Re: [PATCH bpf-next v4 2/3] bpf,x64: use shrx/sarx/shlx when available

KP Singh <kpsingh@xxxxxxxxxx> · Wed, 5 Oct 2022 21:11:01 -0700

On Sat, Oct 1, 2022 at 10:12 PM Jie Meng <jmeng@xxxxxx> wrote:
>
> Instead of shr/sar/shl that implicitly use %cl, emit their more flexible
> alternatives provided in BMI2 when advantageous; keep using the non BMI2
> instructions when shift count is already in BPF_REG_4/rcx as non BMI2
> instructions are shorter.

This is confusing, you mention %CL in the first sentence and then RCX in the
second sentence. Can you clarify this more here?

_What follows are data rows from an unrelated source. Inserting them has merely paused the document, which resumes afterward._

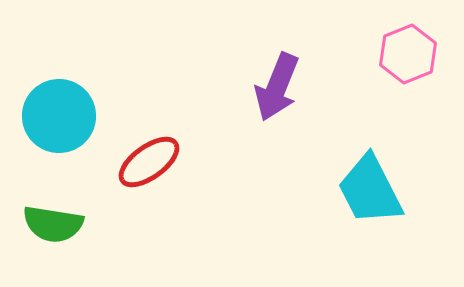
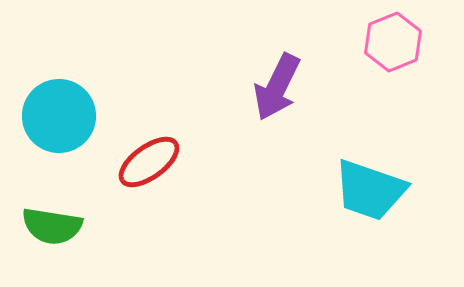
pink hexagon: moved 15 px left, 12 px up
purple arrow: rotated 4 degrees clockwise
cyan trapezoid: rotated 44 degrees counterclockwise
green semicircle: moved 1 px left, 2 px down
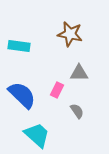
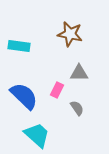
blue semicircle: moved 2 px right, 1 px down
gray semicircle: moved 3 px up
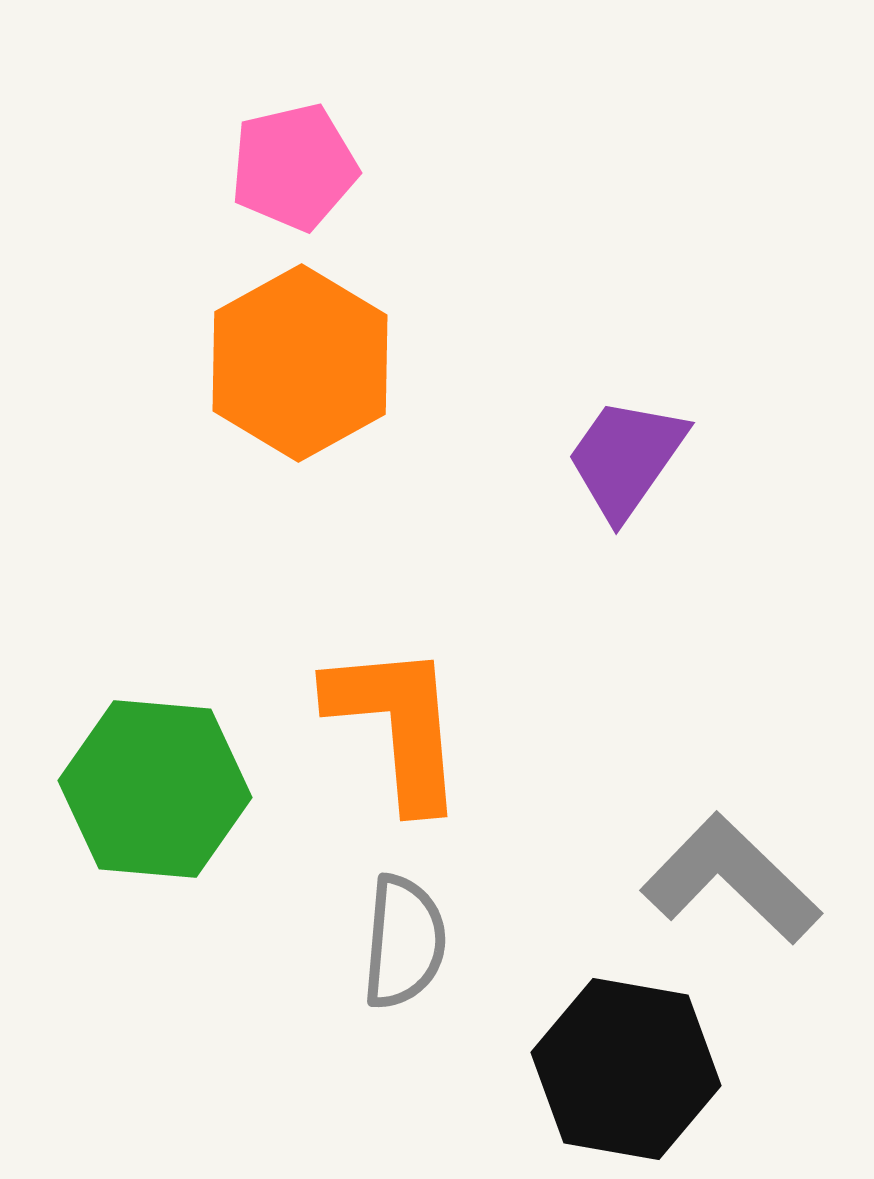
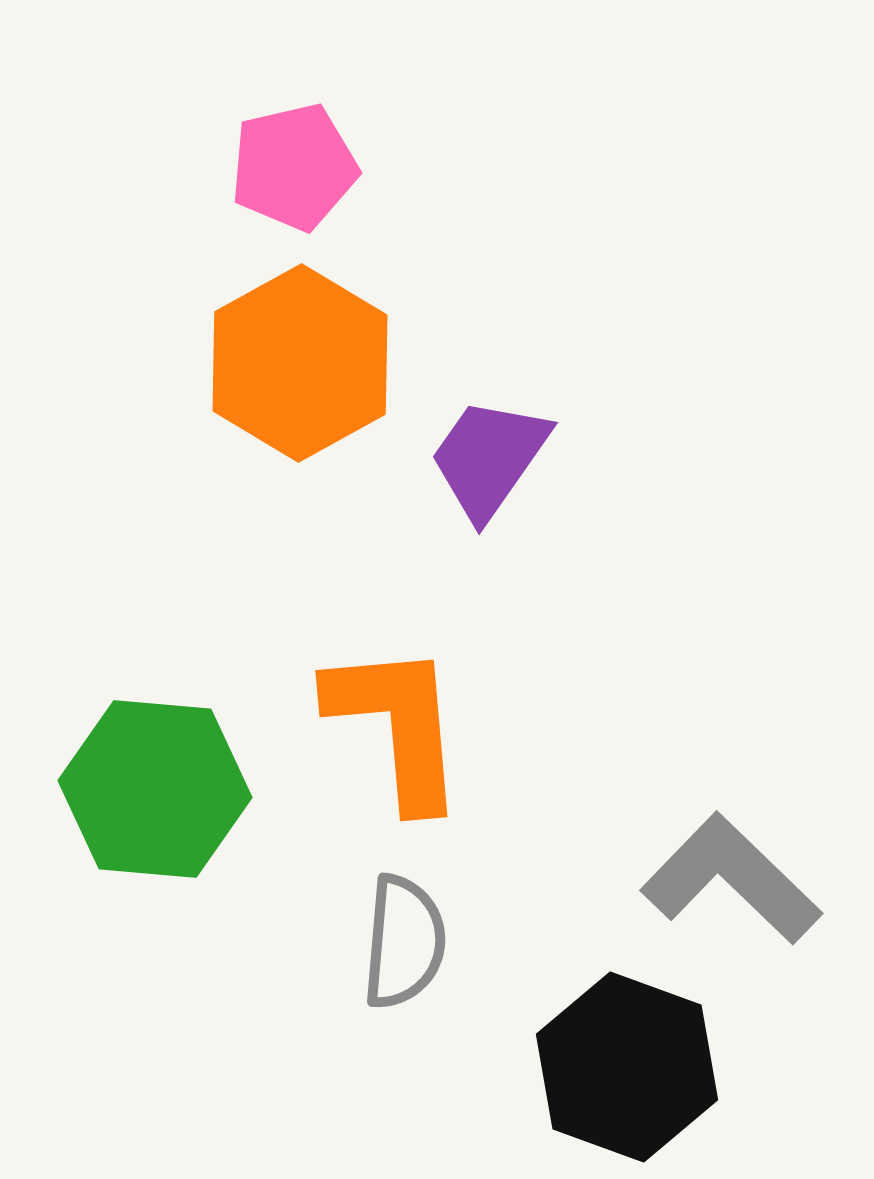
purple trapezoid: moved 137 px left
black hexagon: moved 1 px right, 2 px up; rotated 10 degrees clockwise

Also, It would be good to have some explanations about the
performance benefits here as well.

i.e. a load + store + non vector instruction v/s a single vector instruction
omitting the load. How many cycles do we expect in each case, I do expect the
latter to be lesser, but mentioning it in the commit removes any ambiguity.

>
> To summarize, when BMI2 is available:
> -------------------------------------------------
>             |   arbitrary dst
> =================================================
> src == ecx  |   shl dst, cl
> -------------------------------------------------
> src != ecx  |   shlx dst, dst, src
> -------------------------------------------------
>
> A concrete example between non BMI2 and BMI2 codegen.  To shift %rsi by
> %rdi:
>
> Without BMI2:
>
>  ef3:   push   %rcx
>         51
>  ef4:   mov    %rdi,%rcx
>         48 89 f9
>  ef7:   shl    %cl,%rsi
>         48 d3 e6
>  efa:   pop    %rcx
>         59
>
> With BMI2:
>
>  f0b:   shlx   %rdi,%rsi,%rsi
>         c4 e2 c1 f7 f6
>
> Signed-off-by: Jie Meng <jmeng@xxxxxx>
> ---
>  arch/x86/net/bpf_jit_comp.c | 64 +++++++++++++++++++++++++++++++++++++
>  1 file changed, 64 insertions(+)
>
> diff --git a/arch/x86/net/bpf_jit_comp.c b/arch/x86/net/bpf_jit_comp.c
> index d9ba997c5891..d09c54f3d2e0 100644
> --- a/arch/x86/net/bpf_jit_comp.c
> +++ b/arch/x86/net/bpf_jit_comp.c
> @@ -889,6 +889,48 @@ static void emit_nops(u8 **pprog, int len)
>         *pprog = prog;
>  }
>
> +/* emit the 3-byte VEX prefix */
> +static void emit_3vex(u8 **pprog, bool r, bool x, bool b, u8 m,
> +                     bool w, u8 src_reg2, bool l, u8 p)

Can you please use somewhat more descriptive variable names here?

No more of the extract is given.